(Collected data entries)
******

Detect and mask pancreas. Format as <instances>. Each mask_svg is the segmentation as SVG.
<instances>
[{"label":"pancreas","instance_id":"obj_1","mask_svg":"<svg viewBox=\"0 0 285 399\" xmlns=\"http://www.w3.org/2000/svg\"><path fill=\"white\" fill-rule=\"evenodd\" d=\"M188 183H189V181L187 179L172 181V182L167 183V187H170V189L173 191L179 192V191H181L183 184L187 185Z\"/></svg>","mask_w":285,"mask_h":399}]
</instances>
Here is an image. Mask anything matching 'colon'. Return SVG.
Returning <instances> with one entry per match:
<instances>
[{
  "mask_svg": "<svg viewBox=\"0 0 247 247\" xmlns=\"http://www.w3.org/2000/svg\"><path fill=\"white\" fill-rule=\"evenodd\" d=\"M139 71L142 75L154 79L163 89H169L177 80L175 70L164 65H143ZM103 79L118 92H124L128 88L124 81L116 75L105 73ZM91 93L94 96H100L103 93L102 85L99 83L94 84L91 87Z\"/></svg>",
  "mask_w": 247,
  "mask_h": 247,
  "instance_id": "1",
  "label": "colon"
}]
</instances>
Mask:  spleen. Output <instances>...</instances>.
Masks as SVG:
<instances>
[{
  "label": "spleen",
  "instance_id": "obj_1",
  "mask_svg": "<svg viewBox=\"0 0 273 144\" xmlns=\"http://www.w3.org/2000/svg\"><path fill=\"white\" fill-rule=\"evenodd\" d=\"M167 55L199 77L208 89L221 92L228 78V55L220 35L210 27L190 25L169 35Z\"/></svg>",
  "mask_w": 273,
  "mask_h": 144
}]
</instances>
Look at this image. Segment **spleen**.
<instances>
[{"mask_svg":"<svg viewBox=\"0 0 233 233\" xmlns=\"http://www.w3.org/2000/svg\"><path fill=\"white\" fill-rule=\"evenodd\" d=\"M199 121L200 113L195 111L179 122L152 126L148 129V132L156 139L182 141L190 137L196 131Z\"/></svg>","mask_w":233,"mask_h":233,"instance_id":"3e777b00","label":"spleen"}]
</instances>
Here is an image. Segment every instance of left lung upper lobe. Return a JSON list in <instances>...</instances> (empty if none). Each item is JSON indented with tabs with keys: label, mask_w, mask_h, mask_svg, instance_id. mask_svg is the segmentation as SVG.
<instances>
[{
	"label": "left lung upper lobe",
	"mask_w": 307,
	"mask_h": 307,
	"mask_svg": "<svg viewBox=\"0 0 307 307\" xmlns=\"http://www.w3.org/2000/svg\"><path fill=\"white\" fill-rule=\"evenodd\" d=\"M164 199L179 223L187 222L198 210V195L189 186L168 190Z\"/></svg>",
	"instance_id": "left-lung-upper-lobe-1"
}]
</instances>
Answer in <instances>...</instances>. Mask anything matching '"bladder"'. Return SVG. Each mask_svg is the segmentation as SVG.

******

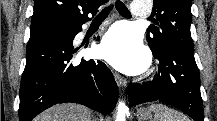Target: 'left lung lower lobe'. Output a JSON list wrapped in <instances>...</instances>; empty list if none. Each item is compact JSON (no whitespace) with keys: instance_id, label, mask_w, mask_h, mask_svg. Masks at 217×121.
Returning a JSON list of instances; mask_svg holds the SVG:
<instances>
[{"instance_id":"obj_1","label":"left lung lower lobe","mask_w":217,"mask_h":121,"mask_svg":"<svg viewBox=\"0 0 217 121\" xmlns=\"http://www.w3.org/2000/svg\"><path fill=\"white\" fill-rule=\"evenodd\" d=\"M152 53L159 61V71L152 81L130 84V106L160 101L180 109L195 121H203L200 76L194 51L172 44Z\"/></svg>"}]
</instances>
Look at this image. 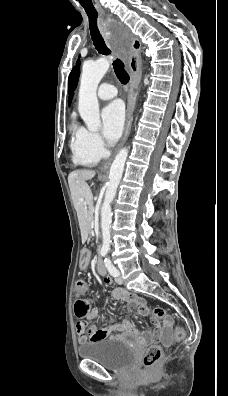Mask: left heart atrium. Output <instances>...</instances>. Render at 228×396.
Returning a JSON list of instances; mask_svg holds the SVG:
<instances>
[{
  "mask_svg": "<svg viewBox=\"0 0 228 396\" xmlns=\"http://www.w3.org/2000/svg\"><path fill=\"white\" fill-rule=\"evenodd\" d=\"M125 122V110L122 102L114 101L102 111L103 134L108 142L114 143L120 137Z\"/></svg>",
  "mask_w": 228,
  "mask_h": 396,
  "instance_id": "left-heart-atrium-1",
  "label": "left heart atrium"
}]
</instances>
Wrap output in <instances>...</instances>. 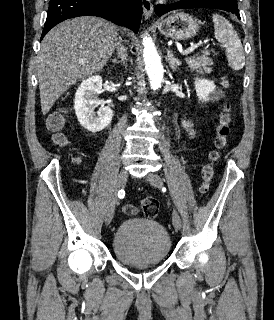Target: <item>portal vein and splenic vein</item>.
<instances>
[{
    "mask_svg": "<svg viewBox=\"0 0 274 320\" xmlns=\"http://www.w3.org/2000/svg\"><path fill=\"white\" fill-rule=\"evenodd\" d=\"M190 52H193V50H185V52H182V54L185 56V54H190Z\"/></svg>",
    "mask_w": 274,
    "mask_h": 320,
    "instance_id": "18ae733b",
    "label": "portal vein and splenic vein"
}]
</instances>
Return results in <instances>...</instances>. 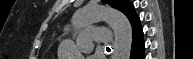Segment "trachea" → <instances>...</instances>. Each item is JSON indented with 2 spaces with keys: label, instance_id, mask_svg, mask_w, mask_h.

******

What the exercise asks ▸ Only the lines above starting at the line that holds "Here is an image. Segment" and ending at the line that holds "Answer in <instances>...</instances>." are to be repeated, exactly and in full.

Answer section ▸
Here is an image. Segment every instance of left lung upper lobe. Return a JSON list in <instances>...</instances> (empty if none). Each item is JSON indented with tabs with keys: label, mask_w, mask_h, mask_svg, instance_id. mask_svg is the segmentation as SVG.
<instances>
[{
	"label": "left lung upper lobe",
	"mask_w": 307,
	"mask_h": 307,
	"mask_svg": "<svg viewBox=\"0 0 307 307\" xmlns=\"http://www.w3.org/2000/svg\"><path fill=\"white\" fill-rule=\"evenodd\" d=\"M164 199L179 223L187 222L198 210V195L189 186L168 190Z\"/></svg>",
	"instance_id": "left-lung-upper-lobe-1"
}]
</instances>
Answer in <instances>...</instances>. Mask anything matching '"bladder"'. Return SVG. Each mask_svg is the segmentation as SVG.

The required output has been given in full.